Long ranges increase query time and memory usage:

# Good: 5-minute range
rate(http_requests_total[5m])

# Less efficient: 1-day range
rate(http_requests_total[1d])

Use Appropriate Resolution

For subqueries, use appropriate resolution:

# Good: 1-minute resolution
avg_over_time(rate(http_requests_total[5m])[1h:1m])

# Less efficient: 1-second resolution
avg_over_time(rate(http_requests_total[5m])[1h:1s])

Limit Result Size

Use topk() or bottomk() to limit results:

# Only top 10 results
topk(10, container_memory_usage_bytes)

Debugging Queries

Check for Missing Metrics

Use absent() to detect if a metric is missing:

# Returns 1 if metric is missing, empty if present
absent(http_requests_total)

Validate Label Values

Check what label values exist:

# See all namespace values
group by (namespace) (container_memory_usage_bytes)

Test Query Components

Break complex queries into parts:

# Test the inner query first
rate(http_requests_total[5m])

# Then add aggregation
sum(rate(http_requests_total[5m])) by (service)

Summary

In this module, you learned:

  • Rate functions: rate(), irate(), and increase() for counters

  • Functions for gauges: avg_over_time(), max_over_time(), delta(), deriv()

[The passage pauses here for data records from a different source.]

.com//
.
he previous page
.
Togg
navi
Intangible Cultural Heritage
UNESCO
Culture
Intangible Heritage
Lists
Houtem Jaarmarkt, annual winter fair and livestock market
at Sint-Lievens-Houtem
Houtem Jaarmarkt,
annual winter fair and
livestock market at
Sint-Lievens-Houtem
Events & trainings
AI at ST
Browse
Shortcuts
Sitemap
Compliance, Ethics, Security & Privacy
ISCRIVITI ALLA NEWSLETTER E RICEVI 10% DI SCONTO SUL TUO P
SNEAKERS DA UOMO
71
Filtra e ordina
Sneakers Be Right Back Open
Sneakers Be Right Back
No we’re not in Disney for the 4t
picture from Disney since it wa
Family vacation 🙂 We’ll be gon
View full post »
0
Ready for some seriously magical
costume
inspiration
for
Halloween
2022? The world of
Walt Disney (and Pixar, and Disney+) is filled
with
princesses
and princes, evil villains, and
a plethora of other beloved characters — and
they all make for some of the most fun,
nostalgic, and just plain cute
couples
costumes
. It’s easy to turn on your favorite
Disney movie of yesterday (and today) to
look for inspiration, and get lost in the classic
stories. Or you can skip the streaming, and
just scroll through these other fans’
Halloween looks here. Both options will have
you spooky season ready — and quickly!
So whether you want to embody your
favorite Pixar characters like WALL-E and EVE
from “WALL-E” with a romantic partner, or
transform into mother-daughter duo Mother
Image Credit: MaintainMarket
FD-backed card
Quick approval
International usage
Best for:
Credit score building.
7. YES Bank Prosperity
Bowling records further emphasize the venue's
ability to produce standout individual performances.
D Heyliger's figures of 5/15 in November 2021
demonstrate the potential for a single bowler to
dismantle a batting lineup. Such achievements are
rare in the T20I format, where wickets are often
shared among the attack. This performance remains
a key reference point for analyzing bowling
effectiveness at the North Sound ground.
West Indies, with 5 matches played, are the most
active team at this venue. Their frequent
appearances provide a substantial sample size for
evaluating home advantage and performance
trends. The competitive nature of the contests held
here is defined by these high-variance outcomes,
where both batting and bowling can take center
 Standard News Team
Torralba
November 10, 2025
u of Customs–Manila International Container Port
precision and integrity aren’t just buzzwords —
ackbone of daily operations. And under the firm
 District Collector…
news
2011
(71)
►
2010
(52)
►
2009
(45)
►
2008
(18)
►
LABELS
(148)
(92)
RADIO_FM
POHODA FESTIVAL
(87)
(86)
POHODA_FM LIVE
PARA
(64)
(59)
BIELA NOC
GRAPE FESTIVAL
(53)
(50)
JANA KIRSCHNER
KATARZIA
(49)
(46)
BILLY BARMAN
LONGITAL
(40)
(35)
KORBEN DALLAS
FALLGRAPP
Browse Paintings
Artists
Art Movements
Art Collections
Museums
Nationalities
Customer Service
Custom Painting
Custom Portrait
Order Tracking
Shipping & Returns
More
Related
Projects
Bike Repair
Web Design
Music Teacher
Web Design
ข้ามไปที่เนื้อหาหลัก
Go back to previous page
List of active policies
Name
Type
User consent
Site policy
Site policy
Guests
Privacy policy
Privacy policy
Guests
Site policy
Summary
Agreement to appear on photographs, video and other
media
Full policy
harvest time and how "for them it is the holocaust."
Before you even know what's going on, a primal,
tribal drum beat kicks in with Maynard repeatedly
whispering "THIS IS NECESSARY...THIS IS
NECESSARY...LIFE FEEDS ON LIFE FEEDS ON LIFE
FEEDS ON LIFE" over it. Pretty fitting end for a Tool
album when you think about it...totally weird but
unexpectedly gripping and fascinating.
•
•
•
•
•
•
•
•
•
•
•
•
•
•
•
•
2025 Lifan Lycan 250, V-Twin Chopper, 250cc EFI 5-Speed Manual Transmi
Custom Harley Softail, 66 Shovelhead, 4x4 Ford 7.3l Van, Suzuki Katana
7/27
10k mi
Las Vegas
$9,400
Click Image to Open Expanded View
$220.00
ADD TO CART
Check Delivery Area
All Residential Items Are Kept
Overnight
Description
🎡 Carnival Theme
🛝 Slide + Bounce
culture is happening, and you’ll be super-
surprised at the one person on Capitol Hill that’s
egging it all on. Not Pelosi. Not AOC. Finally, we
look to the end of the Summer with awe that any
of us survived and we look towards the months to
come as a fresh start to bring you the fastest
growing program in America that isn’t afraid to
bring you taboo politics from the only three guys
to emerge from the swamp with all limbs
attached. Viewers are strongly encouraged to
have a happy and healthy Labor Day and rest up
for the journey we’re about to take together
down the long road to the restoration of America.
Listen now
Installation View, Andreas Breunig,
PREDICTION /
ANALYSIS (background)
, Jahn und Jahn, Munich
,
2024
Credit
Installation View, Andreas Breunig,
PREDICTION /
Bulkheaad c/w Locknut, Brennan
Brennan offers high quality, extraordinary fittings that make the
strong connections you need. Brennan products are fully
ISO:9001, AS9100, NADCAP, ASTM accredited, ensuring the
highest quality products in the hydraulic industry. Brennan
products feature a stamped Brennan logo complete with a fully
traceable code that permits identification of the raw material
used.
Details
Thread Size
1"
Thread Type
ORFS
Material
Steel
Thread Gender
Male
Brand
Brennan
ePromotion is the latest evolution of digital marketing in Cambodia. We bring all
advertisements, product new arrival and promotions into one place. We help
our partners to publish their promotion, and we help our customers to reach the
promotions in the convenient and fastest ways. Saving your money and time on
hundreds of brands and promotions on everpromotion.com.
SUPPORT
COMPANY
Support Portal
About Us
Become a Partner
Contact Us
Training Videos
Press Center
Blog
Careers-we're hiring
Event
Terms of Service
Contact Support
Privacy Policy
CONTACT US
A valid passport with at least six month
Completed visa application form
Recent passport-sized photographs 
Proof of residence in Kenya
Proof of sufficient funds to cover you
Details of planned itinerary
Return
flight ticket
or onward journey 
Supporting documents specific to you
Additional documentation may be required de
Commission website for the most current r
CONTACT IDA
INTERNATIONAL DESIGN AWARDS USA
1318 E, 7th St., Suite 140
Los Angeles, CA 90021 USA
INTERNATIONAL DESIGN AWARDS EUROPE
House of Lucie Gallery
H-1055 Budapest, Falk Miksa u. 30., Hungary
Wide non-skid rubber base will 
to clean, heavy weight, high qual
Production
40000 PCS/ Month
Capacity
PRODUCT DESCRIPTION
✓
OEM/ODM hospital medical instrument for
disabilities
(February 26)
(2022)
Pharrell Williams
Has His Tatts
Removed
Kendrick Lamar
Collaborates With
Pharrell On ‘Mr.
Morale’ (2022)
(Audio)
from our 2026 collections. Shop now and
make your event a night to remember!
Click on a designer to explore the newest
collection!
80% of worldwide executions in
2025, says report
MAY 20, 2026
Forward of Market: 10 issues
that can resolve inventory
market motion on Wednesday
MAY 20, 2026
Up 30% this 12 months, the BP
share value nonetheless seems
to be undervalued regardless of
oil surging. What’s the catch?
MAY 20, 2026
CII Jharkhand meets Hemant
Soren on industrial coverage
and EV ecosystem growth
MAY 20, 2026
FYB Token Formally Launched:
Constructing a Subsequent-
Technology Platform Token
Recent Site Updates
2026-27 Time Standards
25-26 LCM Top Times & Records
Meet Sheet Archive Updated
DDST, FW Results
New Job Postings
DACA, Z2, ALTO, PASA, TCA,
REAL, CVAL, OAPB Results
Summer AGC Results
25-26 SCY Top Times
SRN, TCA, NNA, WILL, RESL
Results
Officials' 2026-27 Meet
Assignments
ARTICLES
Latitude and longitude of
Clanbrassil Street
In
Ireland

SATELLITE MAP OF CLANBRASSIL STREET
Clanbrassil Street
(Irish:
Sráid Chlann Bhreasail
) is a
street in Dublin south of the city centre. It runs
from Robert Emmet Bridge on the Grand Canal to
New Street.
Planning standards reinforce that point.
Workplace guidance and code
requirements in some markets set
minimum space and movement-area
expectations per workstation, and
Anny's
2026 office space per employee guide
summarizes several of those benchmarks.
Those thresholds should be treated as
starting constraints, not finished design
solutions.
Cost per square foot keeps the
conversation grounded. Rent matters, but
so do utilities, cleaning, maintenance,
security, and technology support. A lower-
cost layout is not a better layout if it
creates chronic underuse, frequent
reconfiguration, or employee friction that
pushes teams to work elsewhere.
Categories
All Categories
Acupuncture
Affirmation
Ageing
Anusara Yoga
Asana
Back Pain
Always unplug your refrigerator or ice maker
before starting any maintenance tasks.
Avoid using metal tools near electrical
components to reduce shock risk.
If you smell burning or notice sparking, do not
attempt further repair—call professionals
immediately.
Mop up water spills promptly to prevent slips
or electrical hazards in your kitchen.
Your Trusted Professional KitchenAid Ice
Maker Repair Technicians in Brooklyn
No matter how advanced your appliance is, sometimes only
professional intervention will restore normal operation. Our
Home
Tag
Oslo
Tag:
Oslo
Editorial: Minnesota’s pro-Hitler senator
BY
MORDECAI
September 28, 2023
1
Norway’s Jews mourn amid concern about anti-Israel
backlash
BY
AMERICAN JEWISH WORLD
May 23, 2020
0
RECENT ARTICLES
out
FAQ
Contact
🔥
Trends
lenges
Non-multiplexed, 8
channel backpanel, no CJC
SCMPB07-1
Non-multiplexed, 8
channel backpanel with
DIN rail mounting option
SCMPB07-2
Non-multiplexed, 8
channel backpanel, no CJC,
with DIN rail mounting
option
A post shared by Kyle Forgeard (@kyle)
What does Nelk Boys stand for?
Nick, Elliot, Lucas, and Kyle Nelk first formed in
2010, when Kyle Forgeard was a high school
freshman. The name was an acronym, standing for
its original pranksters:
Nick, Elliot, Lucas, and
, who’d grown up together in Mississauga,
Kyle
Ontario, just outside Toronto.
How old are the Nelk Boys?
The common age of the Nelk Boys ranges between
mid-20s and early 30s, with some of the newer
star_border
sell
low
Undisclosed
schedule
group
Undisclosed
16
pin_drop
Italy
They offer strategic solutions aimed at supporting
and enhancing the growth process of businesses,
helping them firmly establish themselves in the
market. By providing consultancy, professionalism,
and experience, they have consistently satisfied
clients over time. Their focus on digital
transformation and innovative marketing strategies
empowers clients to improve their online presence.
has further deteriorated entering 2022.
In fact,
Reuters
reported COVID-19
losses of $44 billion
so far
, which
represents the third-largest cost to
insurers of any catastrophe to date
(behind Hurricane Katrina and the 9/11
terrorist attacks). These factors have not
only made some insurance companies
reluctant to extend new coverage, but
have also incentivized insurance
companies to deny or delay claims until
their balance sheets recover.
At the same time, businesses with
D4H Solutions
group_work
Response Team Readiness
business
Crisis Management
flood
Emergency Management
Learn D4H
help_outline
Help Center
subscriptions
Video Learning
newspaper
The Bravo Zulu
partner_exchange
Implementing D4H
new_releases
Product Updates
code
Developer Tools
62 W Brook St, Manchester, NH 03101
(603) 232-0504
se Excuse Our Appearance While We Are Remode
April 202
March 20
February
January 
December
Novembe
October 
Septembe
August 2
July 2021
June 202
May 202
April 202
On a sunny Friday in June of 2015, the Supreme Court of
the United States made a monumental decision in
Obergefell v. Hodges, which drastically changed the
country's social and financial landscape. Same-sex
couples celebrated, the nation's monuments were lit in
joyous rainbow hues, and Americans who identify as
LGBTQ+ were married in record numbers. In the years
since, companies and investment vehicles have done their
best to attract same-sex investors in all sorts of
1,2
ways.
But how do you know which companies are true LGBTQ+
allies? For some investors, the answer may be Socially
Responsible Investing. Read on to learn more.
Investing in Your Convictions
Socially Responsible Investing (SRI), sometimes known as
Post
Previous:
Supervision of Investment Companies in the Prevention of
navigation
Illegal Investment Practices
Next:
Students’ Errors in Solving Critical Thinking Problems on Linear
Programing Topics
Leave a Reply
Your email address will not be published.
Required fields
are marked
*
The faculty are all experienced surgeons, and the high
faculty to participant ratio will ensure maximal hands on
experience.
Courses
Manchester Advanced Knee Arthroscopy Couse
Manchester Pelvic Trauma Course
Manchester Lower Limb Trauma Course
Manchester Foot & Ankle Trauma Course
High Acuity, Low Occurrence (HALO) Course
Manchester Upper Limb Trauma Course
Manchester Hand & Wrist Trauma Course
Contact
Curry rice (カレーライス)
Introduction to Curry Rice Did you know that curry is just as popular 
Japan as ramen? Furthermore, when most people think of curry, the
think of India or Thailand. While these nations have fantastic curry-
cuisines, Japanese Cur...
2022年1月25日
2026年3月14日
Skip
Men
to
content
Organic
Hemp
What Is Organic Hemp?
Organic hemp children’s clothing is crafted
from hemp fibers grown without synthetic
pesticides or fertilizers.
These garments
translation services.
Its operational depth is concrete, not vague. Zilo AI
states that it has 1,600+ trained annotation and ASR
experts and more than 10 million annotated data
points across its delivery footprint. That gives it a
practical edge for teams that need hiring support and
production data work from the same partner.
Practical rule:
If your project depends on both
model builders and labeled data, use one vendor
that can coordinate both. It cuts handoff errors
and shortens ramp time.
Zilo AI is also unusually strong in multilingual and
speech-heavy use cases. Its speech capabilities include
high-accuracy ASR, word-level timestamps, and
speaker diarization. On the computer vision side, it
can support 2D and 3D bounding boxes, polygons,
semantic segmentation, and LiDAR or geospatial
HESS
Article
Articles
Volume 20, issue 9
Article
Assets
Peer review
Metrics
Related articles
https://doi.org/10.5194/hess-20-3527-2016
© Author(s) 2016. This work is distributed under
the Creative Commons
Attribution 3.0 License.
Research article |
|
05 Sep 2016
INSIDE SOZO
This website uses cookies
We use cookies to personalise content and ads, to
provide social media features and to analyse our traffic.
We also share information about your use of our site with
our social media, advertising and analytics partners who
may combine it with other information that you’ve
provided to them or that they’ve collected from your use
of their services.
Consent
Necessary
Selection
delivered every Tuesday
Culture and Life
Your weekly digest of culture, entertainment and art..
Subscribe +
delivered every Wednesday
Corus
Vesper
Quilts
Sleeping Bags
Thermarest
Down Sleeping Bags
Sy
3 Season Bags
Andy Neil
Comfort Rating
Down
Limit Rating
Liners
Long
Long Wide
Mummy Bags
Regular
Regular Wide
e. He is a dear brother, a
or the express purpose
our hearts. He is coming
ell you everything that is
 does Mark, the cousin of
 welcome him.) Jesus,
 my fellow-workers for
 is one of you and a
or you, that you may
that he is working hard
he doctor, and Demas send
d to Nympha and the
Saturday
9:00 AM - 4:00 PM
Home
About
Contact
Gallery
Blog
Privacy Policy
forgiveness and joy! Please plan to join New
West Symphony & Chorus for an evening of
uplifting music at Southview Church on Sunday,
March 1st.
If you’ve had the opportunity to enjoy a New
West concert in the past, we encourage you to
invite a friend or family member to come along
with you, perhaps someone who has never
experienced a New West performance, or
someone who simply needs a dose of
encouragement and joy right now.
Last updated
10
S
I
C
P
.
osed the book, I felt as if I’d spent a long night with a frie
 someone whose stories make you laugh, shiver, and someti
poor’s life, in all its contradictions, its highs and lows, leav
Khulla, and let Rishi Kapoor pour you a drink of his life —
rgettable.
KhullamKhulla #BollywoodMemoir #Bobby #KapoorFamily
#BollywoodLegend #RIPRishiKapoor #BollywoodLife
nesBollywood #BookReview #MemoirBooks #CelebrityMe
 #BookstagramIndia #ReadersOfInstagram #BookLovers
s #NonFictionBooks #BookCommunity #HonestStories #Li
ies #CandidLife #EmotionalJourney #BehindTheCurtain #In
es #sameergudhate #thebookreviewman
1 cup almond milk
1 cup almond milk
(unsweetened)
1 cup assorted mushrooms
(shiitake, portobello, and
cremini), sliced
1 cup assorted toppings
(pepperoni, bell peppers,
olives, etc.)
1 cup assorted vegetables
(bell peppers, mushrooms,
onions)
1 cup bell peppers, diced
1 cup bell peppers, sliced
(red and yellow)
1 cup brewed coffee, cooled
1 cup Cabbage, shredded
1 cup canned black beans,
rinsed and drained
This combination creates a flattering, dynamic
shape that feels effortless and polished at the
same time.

  • Subqueries for time-based analysis

  • Logical operators: and, or, unless

  • Time-based functions: time(), timestamp(), offset

  • Mathematical functions for value transformation

  • Label manipulation functions

  • Advanced patterns for OpenShift monitoring

  • Query optimization techniques

  • Debugging strategies for complex queries

You now have the knowledge to write sophisticated Prometheus queries for real-world monitoring scenarios. Practice these patterns in your OpenShift environment to become proficient with PromQL.